**Data records**
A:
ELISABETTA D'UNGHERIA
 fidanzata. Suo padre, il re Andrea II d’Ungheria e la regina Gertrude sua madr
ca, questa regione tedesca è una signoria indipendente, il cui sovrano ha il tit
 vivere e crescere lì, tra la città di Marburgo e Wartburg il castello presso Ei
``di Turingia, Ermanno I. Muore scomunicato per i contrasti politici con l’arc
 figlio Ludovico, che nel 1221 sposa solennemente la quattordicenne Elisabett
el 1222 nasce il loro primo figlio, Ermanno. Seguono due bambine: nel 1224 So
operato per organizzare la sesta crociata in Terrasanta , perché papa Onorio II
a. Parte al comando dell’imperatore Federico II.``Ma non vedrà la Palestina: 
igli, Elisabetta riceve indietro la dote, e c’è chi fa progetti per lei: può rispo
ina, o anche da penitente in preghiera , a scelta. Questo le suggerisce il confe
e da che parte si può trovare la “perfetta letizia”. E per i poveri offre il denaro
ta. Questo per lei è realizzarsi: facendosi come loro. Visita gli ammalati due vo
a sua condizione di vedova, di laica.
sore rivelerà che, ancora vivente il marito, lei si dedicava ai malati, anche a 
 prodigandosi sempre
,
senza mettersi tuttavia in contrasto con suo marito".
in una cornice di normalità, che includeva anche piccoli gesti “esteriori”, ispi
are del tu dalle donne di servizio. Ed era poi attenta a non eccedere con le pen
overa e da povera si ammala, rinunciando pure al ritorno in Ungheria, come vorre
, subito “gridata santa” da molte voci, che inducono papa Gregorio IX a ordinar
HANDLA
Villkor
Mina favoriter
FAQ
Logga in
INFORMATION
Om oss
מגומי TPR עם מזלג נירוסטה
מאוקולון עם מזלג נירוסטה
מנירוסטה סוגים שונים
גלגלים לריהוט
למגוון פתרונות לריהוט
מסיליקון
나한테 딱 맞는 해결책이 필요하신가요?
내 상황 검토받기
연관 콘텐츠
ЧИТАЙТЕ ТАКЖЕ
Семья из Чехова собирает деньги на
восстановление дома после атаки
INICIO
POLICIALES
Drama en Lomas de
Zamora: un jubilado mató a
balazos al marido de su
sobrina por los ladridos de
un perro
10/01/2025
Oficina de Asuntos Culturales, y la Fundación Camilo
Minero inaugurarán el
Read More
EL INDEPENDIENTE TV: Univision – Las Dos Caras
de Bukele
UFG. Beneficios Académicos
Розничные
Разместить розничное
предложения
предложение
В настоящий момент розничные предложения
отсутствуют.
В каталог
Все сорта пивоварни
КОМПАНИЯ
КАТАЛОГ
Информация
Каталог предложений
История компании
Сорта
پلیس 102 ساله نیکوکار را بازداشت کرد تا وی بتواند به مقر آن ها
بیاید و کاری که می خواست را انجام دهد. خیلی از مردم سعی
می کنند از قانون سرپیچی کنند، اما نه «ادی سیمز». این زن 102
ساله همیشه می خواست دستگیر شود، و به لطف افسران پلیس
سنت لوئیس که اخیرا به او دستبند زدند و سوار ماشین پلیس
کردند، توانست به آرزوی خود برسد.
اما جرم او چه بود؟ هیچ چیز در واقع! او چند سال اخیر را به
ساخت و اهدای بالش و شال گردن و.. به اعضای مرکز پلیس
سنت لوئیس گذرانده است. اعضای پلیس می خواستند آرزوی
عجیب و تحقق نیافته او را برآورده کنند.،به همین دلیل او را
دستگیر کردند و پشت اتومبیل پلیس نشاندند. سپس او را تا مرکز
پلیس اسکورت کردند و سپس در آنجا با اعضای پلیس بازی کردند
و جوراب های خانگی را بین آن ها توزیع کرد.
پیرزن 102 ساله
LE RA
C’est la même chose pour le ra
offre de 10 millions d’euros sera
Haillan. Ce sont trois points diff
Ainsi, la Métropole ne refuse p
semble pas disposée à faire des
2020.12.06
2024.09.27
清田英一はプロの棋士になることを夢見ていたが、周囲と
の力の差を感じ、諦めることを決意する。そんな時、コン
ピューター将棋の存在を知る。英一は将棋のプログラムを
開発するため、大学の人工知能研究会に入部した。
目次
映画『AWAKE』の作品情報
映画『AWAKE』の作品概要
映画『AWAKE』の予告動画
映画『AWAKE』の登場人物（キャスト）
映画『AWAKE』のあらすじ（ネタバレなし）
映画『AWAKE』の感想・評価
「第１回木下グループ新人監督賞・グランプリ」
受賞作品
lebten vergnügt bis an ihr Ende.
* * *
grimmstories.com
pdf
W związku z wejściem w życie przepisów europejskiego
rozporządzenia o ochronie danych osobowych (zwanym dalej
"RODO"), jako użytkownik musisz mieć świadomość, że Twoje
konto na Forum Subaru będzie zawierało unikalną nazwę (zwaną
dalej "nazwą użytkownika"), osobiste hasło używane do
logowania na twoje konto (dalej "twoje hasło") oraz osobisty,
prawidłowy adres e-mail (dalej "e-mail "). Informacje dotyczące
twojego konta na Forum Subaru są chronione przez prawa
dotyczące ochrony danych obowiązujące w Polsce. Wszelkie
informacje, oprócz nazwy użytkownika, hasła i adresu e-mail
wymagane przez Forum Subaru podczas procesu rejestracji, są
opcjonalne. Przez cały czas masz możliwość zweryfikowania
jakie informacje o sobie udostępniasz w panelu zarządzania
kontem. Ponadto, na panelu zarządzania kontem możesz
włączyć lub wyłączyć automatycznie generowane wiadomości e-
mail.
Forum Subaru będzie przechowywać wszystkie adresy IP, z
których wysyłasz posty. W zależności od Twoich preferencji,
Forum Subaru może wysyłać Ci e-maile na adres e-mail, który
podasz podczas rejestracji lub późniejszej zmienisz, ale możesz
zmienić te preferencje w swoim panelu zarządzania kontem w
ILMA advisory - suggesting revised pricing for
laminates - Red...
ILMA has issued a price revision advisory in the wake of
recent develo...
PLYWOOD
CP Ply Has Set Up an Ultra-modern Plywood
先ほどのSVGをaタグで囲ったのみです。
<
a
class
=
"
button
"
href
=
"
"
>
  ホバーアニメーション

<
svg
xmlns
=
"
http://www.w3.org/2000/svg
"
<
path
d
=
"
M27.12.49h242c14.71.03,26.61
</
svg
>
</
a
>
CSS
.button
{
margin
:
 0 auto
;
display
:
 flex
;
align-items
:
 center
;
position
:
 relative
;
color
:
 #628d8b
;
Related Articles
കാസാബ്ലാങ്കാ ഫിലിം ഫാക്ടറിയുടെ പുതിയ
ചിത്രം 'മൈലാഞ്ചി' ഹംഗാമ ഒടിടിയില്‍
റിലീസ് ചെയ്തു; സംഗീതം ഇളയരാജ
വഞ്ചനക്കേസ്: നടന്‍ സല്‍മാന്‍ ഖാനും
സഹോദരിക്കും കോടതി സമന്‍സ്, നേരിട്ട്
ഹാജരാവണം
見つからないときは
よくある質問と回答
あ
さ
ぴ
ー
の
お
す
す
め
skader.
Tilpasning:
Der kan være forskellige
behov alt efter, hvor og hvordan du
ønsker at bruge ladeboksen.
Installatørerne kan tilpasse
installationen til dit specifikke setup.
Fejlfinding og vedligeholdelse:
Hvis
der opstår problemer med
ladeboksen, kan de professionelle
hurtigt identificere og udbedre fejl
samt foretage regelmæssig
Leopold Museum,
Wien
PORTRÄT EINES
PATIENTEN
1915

**Work to complete**
All lines of the data above must be returned exactly.

**Finished exercise**
A:
ELISABETTA D'UNGHERIA
 fidanzata. Suo padre, il re Andrea II d’Ungheria e la regina Gertrude sua madr
ca, questa regione tedesca è una signoria indipendente, il cui sovrano ha il tit
 vivere e crescere lì, tra la città di Marburgo e Wartburg il castello presso Ei
``di Turingia, Ermanno I. Muore scomunicato per i contrasti politici con l’arc
 figlio Ludovico, che nel 1221 sposa solennemente la quattordicenne Elisabett
el 1222 nasce il loro primo figlio, Ermanno. Seguono due bambine: nel 1224 So
operato per organizzare la sesta crociata in Terrasanta , perché papa Onorio II
a. Parte al comando dell’imperatore Federico II.``Ma non vedrà la Palestina: 
igli, Elisabetta riceve indietro la dote, e c’è chi fa progetti per lei: può rispo
ina, o anche da penitente in preghiera , a scelta. Questo le suggerisce il confe
e da che parte si può trovare la “perfetta letizia”. E per i poveri offre il denaro
ta. Questo per lei è realizzarsi: facendosi come loro. Visita gli ammalati due vo
a sua condizione di vedova, di laica.
sore rivelerà che, ancora vivente il marito, lei si dedicava ai malati, anche a 
 prodigandosi sempre
,
senza mettersi tuttavia in contrasto con suo marito".
in una cornice di normalità, che includeva anche piccoli gesti “esteriori”, ispi
are del tu dalle donne di servizio. Ed era poi attenta a non eccedere con le pen
overa e da povera si ammala, rinunciando pure al ritorno in Ungheria, come vorre
, subito “gridata santa” da molte voci, che inducono papa Gregorio IX a ordinar
HANDLA
Villkor
Mina favoriter
FAQ
Logga in
INFORMATION
Om oss
מגומי TPR עם מזלג נירוסטה
מאוקולון עם מזלג נירוסטה
מנירוסטה סוגים שונים
גלגלים לריהוט
למגוון פתרונות לריהוט
מסיליקון
나한테 딱 맞는 해결책이 필요하신가요?
내 상황 검토받기
연관 콘텐츠
ЧИТАЙТЕ ТАКЖЕ
Семья из Чехова собирает деньги на
восстановление дома после атаки
INICIO
POLICIALES
Drama en Lomas de
Zamora: un jubilado mató a
balazos al marido de su
sobrina por los ladridos de
un perro
10/01/2025
Oficina de Asuntos Culturales, y la Fundación Camilo
Minero inaugurarán el
Read More
EL INDEPENDIENTE TV: Univision – Las Dos Caras
de Bukele
UFG. Beneficios Académicos
Розничные
Разместить розничное
предложения
предложение
В настоящий момент розничные предложения
отсутствуют.
В каталог
Все сорта пивоварни
КОМПАНИЯ
КАТАЛОГ
Информация
Каталог предложений
История компании
Сорта
پلیس 102 ساله نیکوکار را بازداشت کرد تا وی بتواند به مقر آن ها
بیاید و کاری که می خواست را انجام دهد. خیلی از مردم سعی
می کنند از قانون سرپیچی کنند، اما نه «ادی سیمز». این زن 102
ساله همیشه می خواست دستگیر شود، و به لطف افسران پلیس
سنت لوئیس که اخیرا به او دستبند زدند و سوار ماشین پلیس
کردند، توانست به آرزوی خود برسد.
اما جرم او چه بود؟ هیچ چیز در واقع! او چند سال اخیر را به
ساخت و اهدای بالش و شال گردن و.. به اعضای مرکز پلیس
سنت لوئیس گذرانده است. اعضای پلیس می خواستند آرزوی
عجیب و تحقق نیافته او را برآورده کنند.،به همین دلیل او را
دستگیر کردند و پشت اتومبیل پلیس نشاندند. سپس او را تا مرکز
پلیس اسکورت کردند و سپس در آنجا با اعضای پلیس بازی کردند
و جوراب های خانگی را بین آن ها توزیع کرد.
پیرزن 102 ساله
LE RA
C’est la même chose pour le ra
offre de 10 millions d’euros sera
Haillan. Ce sont trois points diff
Ainsi, la Métropole ne refuse p
semble pas disposée à faire des
2020.12.06
2024.09.27
清田英一はプロの棋士になることを夢見ていたが、周囲と
の力の差を感じ、諦めることを決意する。そんな時、コン
ピューター将棋の存在を知る。英一は将棋のプログラムを
開発するため、大学の人工知能研究会に入部した。
目次
映画『AWAKE』の作品情報
映画『AWAKE』の作品概要
映画『AWAKE』の予告動画
映画『AWAKE』の登場人物（キャスト）
映画『AWAKE』のあらすじ（ネタバレなし）
映画『AWAKE』の感想・評価
「第１回木下グループ新人監督賞・グランプリ」
受賞作品
lebten vergnügt bis an ihr Ende.
* * *
grimmstories.com
pdf
W związku z wejściem w życie przepisów europejskiego
rozporządzenia o ochronie danych osobowych (zwanym dalej
"RODO"), jako użytkownik musisz mieć świadomość, że Twoje
konto na Forum Subaru będzie zawierało unikalną nazwę (zwaną
dalej "nazwą użytkownika"), osobiste hasło używane do
logowania na twoje konto (dalej "twoje hasło") oraz osobisty,
prawidłowy adres e-mail (dalej "e-mail "). Informacje dotyczące
twojego konta na Forum Subaru są chronione przez prawa
dotyczące ochrony danych obowiązujące w Polsce. Wszelkie
informacje, oprócz nazwy użytkownika, hasła i adresu e-mail
wymagane przez Forum Subaru podczas procesu rejestracji, są
opcjonalne. Przez cały czas masz możliwość zweryfikowania
jakie informacje o sobie udostępniasz w panelu zarządzania
kontem. Ponadto, na panelu zarządzania kontem możesz
włączyć lub wyłączyć automatycznie generowane wiadomości e-
mail.
Forum Subaru będzie przechowywać wszystkie adresy IP, z
których wysyłasz posty. W zależności od Twoich preferencji,
Forum Subaru może wysyłać Ci e-maile na adres e-mail, który
podasz podczas rejestracji lub późniejszej zmienisz, ale możesz
zmienić te preferencje w swoim panelu zarządzania kontem w
ILMA advisory - suggesting revised pricing for
laminates - Red...
ILMA has issued a price revision advisory in the wake of
recent develo...
PLYWOOD
CP Ply Has Set Up an Ultra-modern Plywood
先ほどのSVGをaタグで囲ったのみです。
<
a
class
=
"
button
"
href
=
"
"
>
  ホバーアニメーション

<
svg
xmlns
=
"
http://www.w3.org/2000/svg
"
<
path
d
=
"
M27.12.49h242c14.71.03,26.61
</
svg
>
</
a
>
CSS
.button
{
margin
:
 0 auto
;
display
:
 flex
;
align-items
:
 center
;
position
:
 relative
;
color
:
 #628d8b
;
Related Articles
കാസാബ്ലാങ്കാ ഫിലിം ഫാക്ടറിയുടെ പുതിയ
ചിത്രം 'മൈലാഞ്ചി' ഹംഗാമ ഒടിടിയില്‍
റിലീസ് ചെയ്തു; സംഗീതം ഇളയരാജ
വഞ്ചനക്കേസ്: നടന്‍ സല്‍മാന്‍ ഖാനും
സഹോദരിക്കും കോടതി സമന്‍സ്, നേരിട്ട്
ഹാജരാവണം
見つからないときは
よくある質問と回答
あ
さ
ぴ
ー
の
お
す
す
め
skader.
Tilpasning:
Der kan være forskellige
behov alt efter, hvor og hvordan du
ønsker at bruge ladeboksen.
Installatørerne kan tilpasse
installationen til dit specifikke setup.
Fejlfinding og vedligeholdelse:
Hvis
der opstår problemer med
ladeboksen, kan de professionelle
hurtigt identificere og udbedre fejl
samt foretage regelmæssig
Leopold Museum,
Wien
PORTRÄT EINES
PATIENTEN
1915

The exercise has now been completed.